Seismic activity is another critical factor that is often neglected in the design of water structures, where seismic activity is known to occur. There is a definite need to understand the seismic behaviour of existing major water structures such as the Wadi Dayqah Dam in Oman, which is the country’s largest dam. A paper by Chowdhury and Badr have addressed this matter in their examination of the sliding stability of the dam subjected to horizontal seismic loads. The paper is not included in this chapter, as it fits better within chapter 4, Water Structures. However, we thought of bringing the attention of the reader to this paper as it contains substantial computational modelling.

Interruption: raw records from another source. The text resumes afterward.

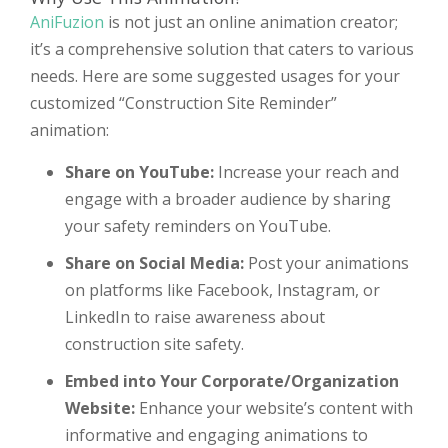
AniFuzion
is not just an online animation creator;
it’s a comprehensive solution that caters to various
needs. Here are some suggested usages for your
customized “Construction Site Reminder”
animation:
Share on YouTube:
Increase your reach and
engage with a broader audience by sharing
your safety reminders on YouTube.
Share on Social Media:
Post your animations
on platforms like Facebook, Instagram, or
LinkedIn to raise awareness about
construction site safety.
Embed into Your Corporate/Organization
Website:
Enhance your website’s content with
informative and engaging animations to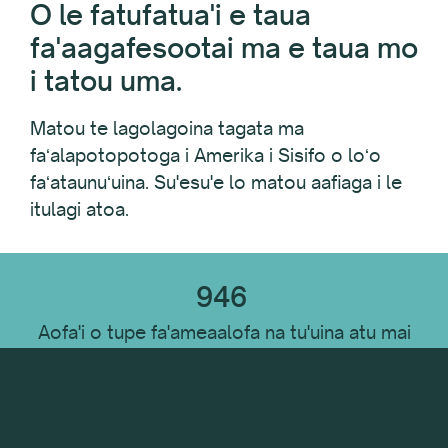
O le fatufatua'i e taua
fa'aagafesootai ma e taua mo
i tatou uma.
Matou te lagolagoina tagata ma
faʻalapotopotoga i Amerika i Sisifo o loʻo
faʻataunuʻuina. Su'esu'e lo matou aafiaga i le
itulagi atoa.
946
Aofa'i o tupe fa'ameaalofa na tu'uina atu mai
le FY 2021 - FY 2023
$
6,352,372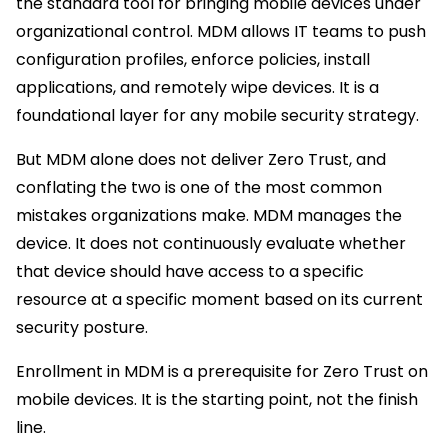
the standard tool for bringing mobile devices under
organizational control. MDM allows IT teams to push
configuration profiles, enforce policies, install
applications, and remotely wipe devices. It is a
foundational layer for any mobile security strategy.
But MDM alone does not deliver Zero Trust, and
conflating the two is one of the most common
mistakes organizations make. MDM manages the
device. It does not continuously evaluate whether
that device should have access to a specific
resource at a specific moment based on its current
security posture.
Enrollment in MDM is a prerequisite for Zero Trust on
mobile devices. It is the starting point, not the finish
line.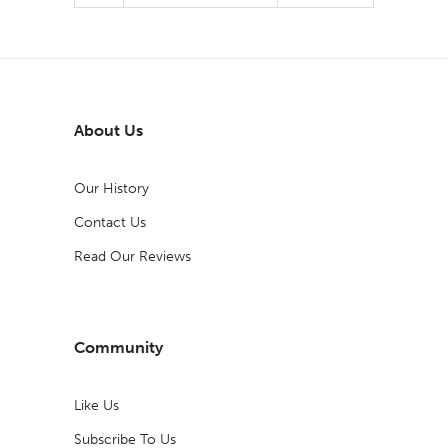
About Us
Our History
Contact Us
Read Our Reviews
Community
Like Us
Subscribe To Us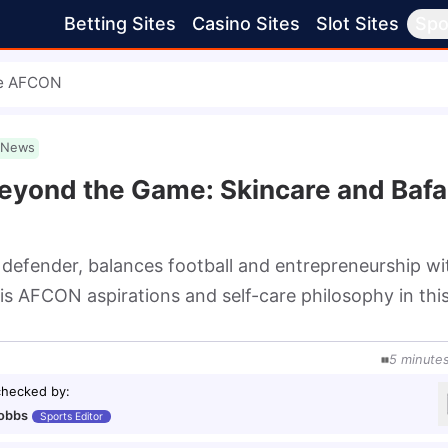
Betting Sites
Casino Sites
Slot Sites
Spo
re AFCON
News
eyond the Game: Skincare and Baf
fender, balances football and entrepreneurship wi
his AFCON aspirations and self-care philosophy in thi
5
minute
checked by
:
obbs
Sports Editor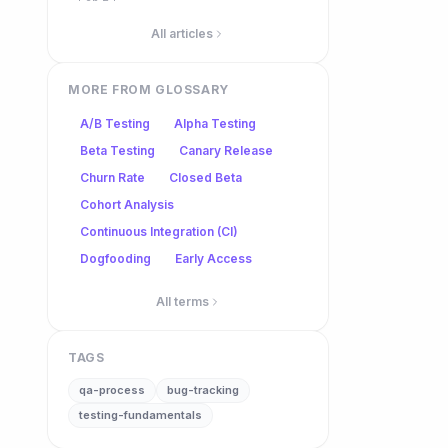
All articles
MORE FROM GLOSSARY
A/B Testing
Alpha Testing
Beta Testing
Canary Release
Churn Rate
Closed Beta
Cohort Analysis
Continuous Integration (CI)
Dogfooding
Early Access
All terms
TAGS
qa-process
bug-tracking
testing-fundamentals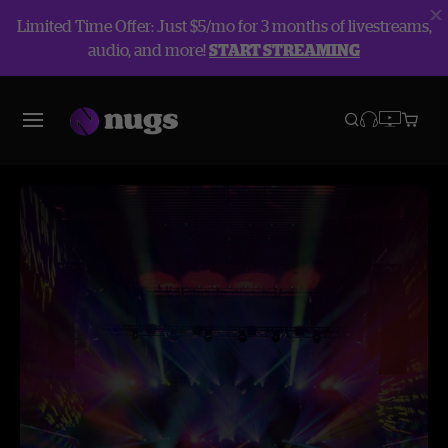
Limited Time Offer: Just $5/mo for 3 months of livestreams,
audio, and more!
START STREAMING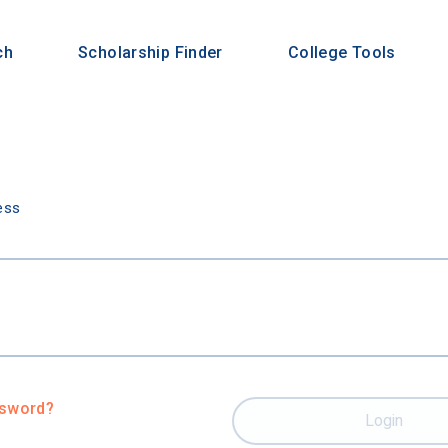
ch
Scholarship Finder
College Tools
n
ess
ssword?
Login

Reservoirs can also be formed naturally at deep subsurface levels containing deposits of petroleum, oil and gas. Fluid catalytic cracking (FCC) is one of the most critical processes used in the petroleum industries for refining crude oil into useable gasoline. As the chemical reactions involved in FCC typically occur in riser (vertical) reactors, the efficient design of the reactor is subject to the mathematical modelling of the reactions. In the past, the FCC kinetics have been defined using 3-lump and 10-lump models, both of which are unable to accurately predict the amount of coke production from the reactor. Mahfud, however, adopted a microscopic shell balance approach in conjunction with a 4-lump model to estimate the reactant conversion and yield products from the reactor. The method relies on setting up a system of partial differential equations representing infinitesimally small control volumes in the reactor and solving them simultaneously. The effect of the reactors operating temperature on the gasoline, coke yield and total conversion was analysed. It was established that a rise in the reactor temperature would lead to more liquefied petroleum gas and coke yield, but a reduction in the gasoline yield. The model also appeared to be in good agreement with available experimental data on FCC, particularly with respect to the coke yield. This is an important outcome since the coke yield is a direct indication of the degree of endothermic heat input required in the riser.

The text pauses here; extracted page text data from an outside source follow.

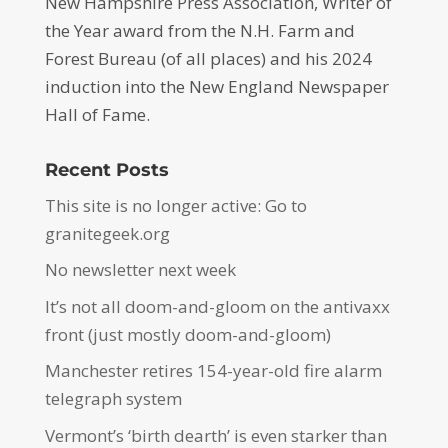
New Hampshire Press Association, Writer of
the Year award from the N.H. Farm and
Forest Bureau (of all places) and his 2024
induction into the New England Newspaper
Hall of Fame.
Recent Posts
This site is no longer active: Go to
granitegeek.org
No newsletter next week
It’s not all doom-and-gloom on the antivaxx
front (just mostly doom-and-gloom)
Manchester retires 154-year-old fire alarm
telegraph system
Vermont’s ‘birth dearth’ is even starker than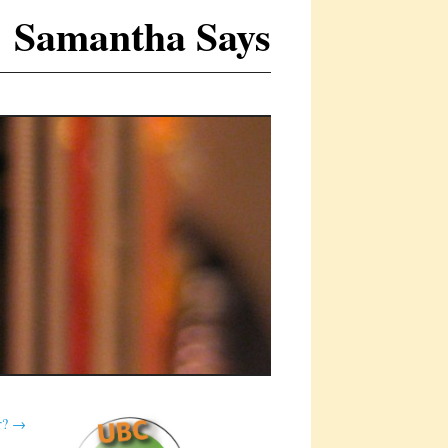
Samantha Says
r?
→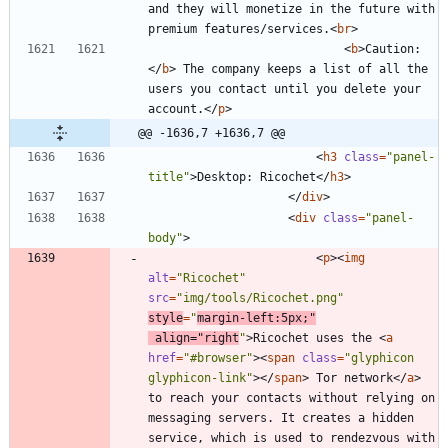
and they will monetize in the future with 
premium features/services.
<
br
>
<
b
>
Caution:
<
/
b
>
 The company keeps a list of all the 
users you contact until you delete your 
account.
<
/
p
>
@@ -1636,7 +1636,7 @@
<
h3
class
=
"panel-
title"
>
Desktop: Ricochet
<
/
h3
>
<
/
div
>
<
div
class
=
"panel-
body"
>
<
p
>
<
img
alt
=
"Ricochet"
src
=
"img/tools/Ricochet.png"
style
=
"
margin-left:5px;"
align
=
"right
"
>
Ricochet uses the 
<
a
href
=
"#browser"
>
<
span
class
=
"glyphicon 
glyphicon-link"
>
<
/
span
>
 Tor network
<
/
a
>
to reach your contacts without relying on 
messaging servers. It creates a hidden 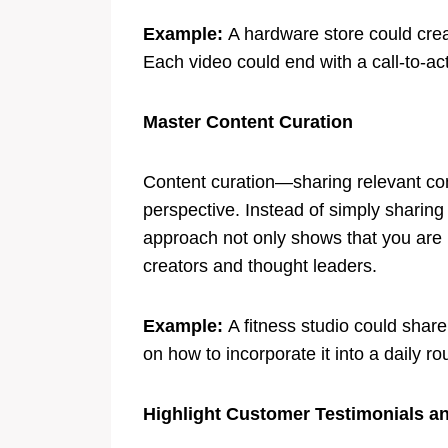
Example:
A hardware store could cre
Each video could end with a call-to-act
Master Content Curation
Content curation—sharing relevant co
perspective. Instead of simply sharing
approach not only shows that you are k
creators and thought leaders.
Example:
A fitness studio could share
on how to incorporate it into a daily r
Highlight Customer Testimonials a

Finally, we believe that the papers selected in this chapter offer interesting and significant up-to-date contributions on the theme of mathematical modelling and simulation of water systems. They provide a valuable source of information and an interesting read for scientists, researchers, students, engineers and decision makers. In addition, they could be very helpful in steering the directions of future studies.